→ **DESCRIPTION OF THE TASK**:
Lines with the word "visualizações" are the answer; copy each of them from the data below.

→ **INFORMATION SUPPLIED**:
────────

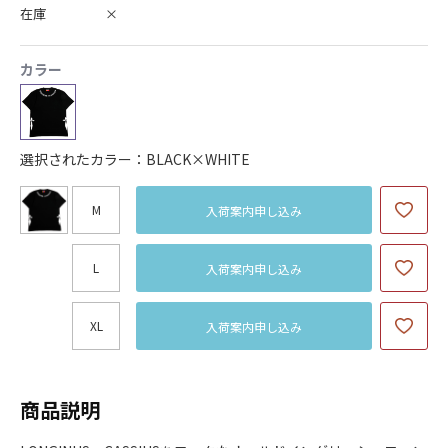
在庫
×
カラー
選択されたカラー：BLACK×WHITE
M
入荷案内申し込み
L
入荷案内申し込み
XL
入荷案内申し込み
商品説明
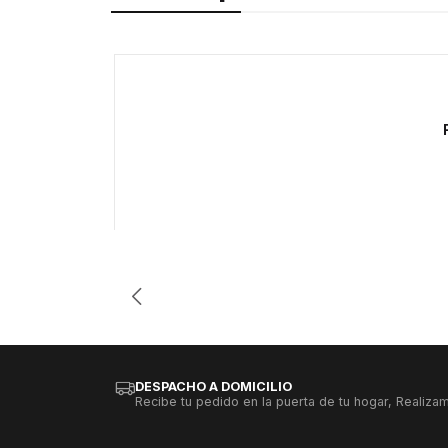
-63%
Agotado
DESPACHO A DOMICILIO
Recibe tu pedido en la puerta de tu hogar, Realizam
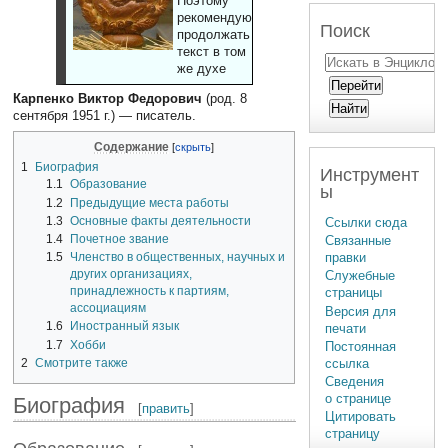
Поэтому
рекомендуют
Поиск
продолжать
текст в том
же духе
Карпенко Виктор Федорович
(род. 8
сентября 1951 г.) — писатель.
Содержание
1
Биография
Инструмент
1.1
Образование
ы
1.2
Предыдущие места работы
1.3
Основные факты деятельности
Ссылки сюда
1.4
Почетное звание
Связанные
правки
1.5
Членство в общественных, научных и
других организациях,
Служебные
принадлежность к партиям,
страницы
ассоциациям
Версия для
1.6
Иностранный язык
печати
1.7
Хобби
Постоянная
2
Смотрите также
ссылка
Сведения
о странице
Биография
[
править
]
Цитировать
страницу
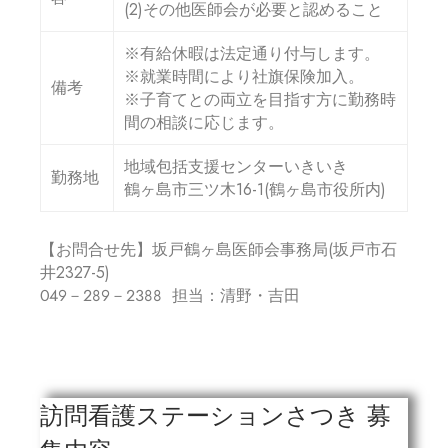
(2)その他医師会が必要と認めること
※有給休暇は法定通り付与します。
※就業時間により社旗保険加入。
備考
※子育てとの両立を目指す方に勤務時
間の相談に応じます。
地域包括支援センターいきいき
勤務地
鶴ヶ島市三ツ木16-1(鶴ヶ島市役所内)
【お問合せ先】坂戸鶴ヶ島医師会事務局(坂戸市石
井2327-5)
０４９－２８９－２３８８ 担当：清野・吉田
訪問看護ステーションさつき 募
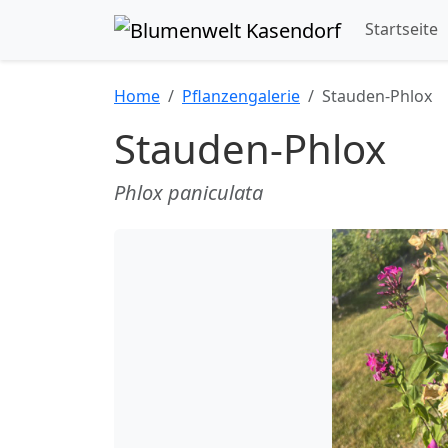
Startseite
Home
Pflanzengalerie
Stauden-Phlox
Stauden-Phlox
Phlox paniculata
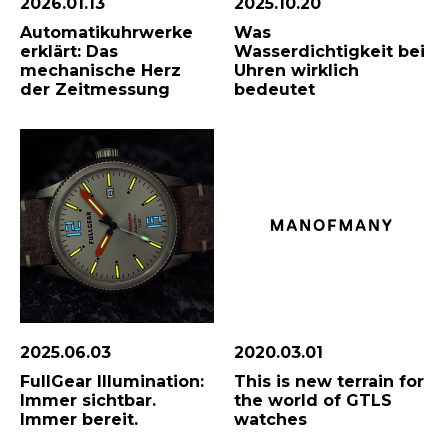
2026.01.13
2025.10.20
Automatikuhrwerke
Was
erklärt: Das
Wasserdichtigkeit bei
mechanische Herz
Uhren wirklich
der Zeitmessung
bedeutet
2025.06.03
2020.03.01
FullGear Illumination:
This is new terrain for
Immer sichtbar.
the world of GTLS
Immer bereit.
watches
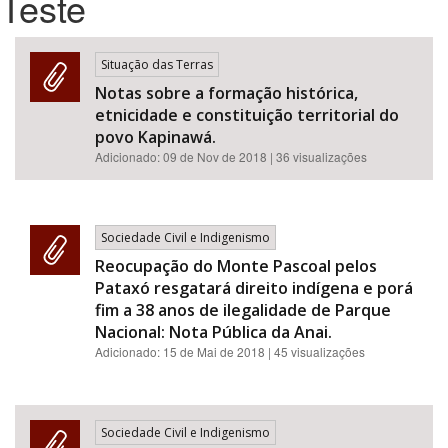
Teste
Bioma / Bacia
Situação das Terras
Notas sobre a formação histórica,
Tema
etnicidade e constituição territorial do
povo Kapinawá.
Subtema
Adicionado:
09 de Nov de 2018
| 36 visualizações
Área de Levantamento
Sociedade Civil e Indigenismo
Área Protegida
Reocupação do Monte Pascoal pelos
Pataxó resgatará direito indígena e porá
fim a 38 anos de ilegalidade de Parque
BUSCAR
Nacional: Nota Pública da Anai.
Adicionado:
15 de Mai de 2018
| 45 visualizações
Sociedade Civil e Indigenismo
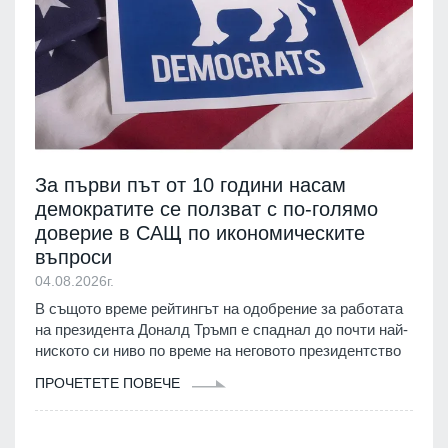
За първи път от 10 години насам
демократите се ползват с по-голямо
доверие в САЩ по икономическите
въпроси
04.08.2026г.
В същото време рейтингът на одобрение за работата
на президента Доналд Тръмп е спаднал до почти най-
ниското си ниво по време на неговото президентство
ПРОЧЕТЕТЕ ПОВЕЧЕ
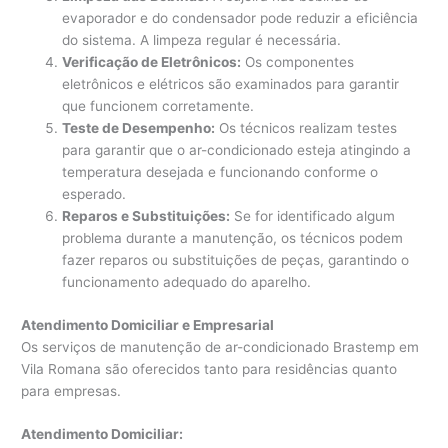
evaporador e do condensador pode reduzir a eficiência
do sistema. A limpeza regular é necessária.
Verificação de Eletrônicos:
Os componentes
eletrônicos e elétricos são examinados para garantir
que funcionem corretamente.
Teste de Desempenho:
Os técnicos realizam testes
para garantir que o ar-condicionado esteja atingindo a
temperatura desejada e funcionando conforme o
esperado.
Reparos e Substituições:
Se for identificado algum
problema durante a manutenção, os técnicos podem
fazer reparos ou substituições de peças, garantindo o
funcionamento adequado do aparelho.
Atendimento Domiciliar e Empresarial
Os serviços de manutenção de ar-condicionado Brastemp em
Vila Romana são oferecidos tanto para residências quanto
para empresas.
Atendimento Domiciliar:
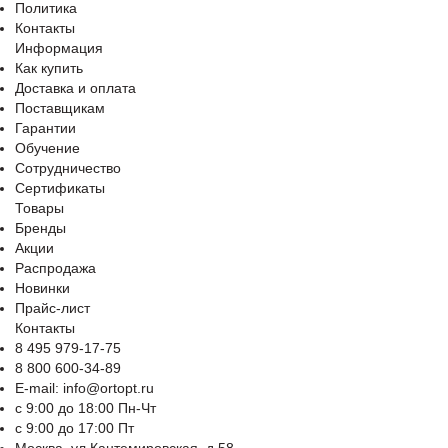
Политика
Контакты
Информация
Как купить
Доставка и оплата
Поставщикам
Гарантии
Обучение
Сотрудничество
Сертификаты
Товары
Бренды
Акции
Распродажа
Новинки
Прайс-лист
Контакты
8 495 979-17-75
8 800 600-34-89
E-mail: info@ortopt.ru
c 9:00 до 18:00 Пн-Чт
c 9:00 до 17:00 Пт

────────

→ **SOLUTION TO THIS EXERCISE**:
| 36 visualizações
| 45 visualizações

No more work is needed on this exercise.